Yikes, a Starred review from Publishers Weekly for Bright of the Sky. I knew the review was coming… somehow they get word to your publisher, but sneakily say nothing about whether the story is a groaner, so-so, or that it’s going to get serious love.
In such situations you sigh, remind yourself of how little, in the cosmic sense, reviews mean, how much fun you had writing the piece of shit (unless it is a work of art), and how you are certainly too seasoned to get worked up over One Person’s Opinion. Thus armed, you allocate to the situation a few 3:00 a.m. wakings (“How could they say something so cruel?”) and then go on with the current writing.

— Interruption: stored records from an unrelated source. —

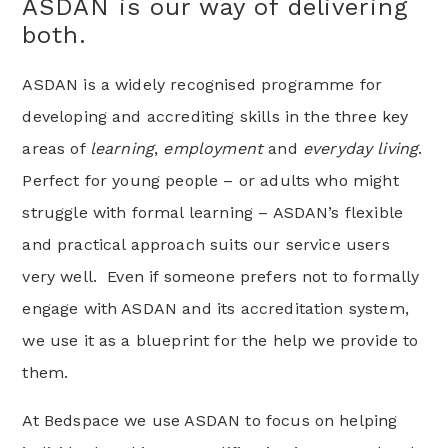
ASDAN is our way of delivering
both.
ASDAN is a widely recognised programme for
developing and accrediting skills in the three key
areas of
learning
,
employment
and
everyday living
.
Perfect for young people – or adults who might
struggle with formal learning – ASDAN’s flexible
and practical approach suits our service users
very well. Even if someone prefers not to formally
engage with ASDAN and its accreditation system,
we use it as a blueprint for the help we provide to
them.
At Bedspace we use ASDAN to focus on helping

But they loved it! Here it is:
February 19, 2007 STARRED REVIEW!
Bright of the Sky: Book One of the Entire and the Rose
Kay Kenyon. Pyr, $25 (480p) ISBN 978-1-59102-541-2
At the start of this riveting launch of a new far-future SF series from Kenyon (Tropic of Creation), a disastrous mishap during interstellar space travel catapults pilot Titus Quinn with his wife, Johanna Arlis, and nine-year-old daughter, Sydney, into a parallel universe called the Entire. Titus makes it back to this dimension, his hair turned white, his memory gone, his family presumed dead and his reputation ruined with the corporation that employed him. The corporation (in search of radical space travel methods) sends Titus (in search of Johanna and Sydney) back through the space-time warp. There, he gradually, painfully regains knowledge of its rulers, the cruel, alien Tarig; its subordinate, Chinese-inspired humanoid population, the Chalin; and his daughter’s enslavement. Titus’s transformative odyssey to reclaim Sydney reveals a Tarig plan whose ramifications will be felt far beyond his immediate family. Kenyon’s deft prose, high-stakes suspense and skilled, thorough world building will have readers anxious for the next installment.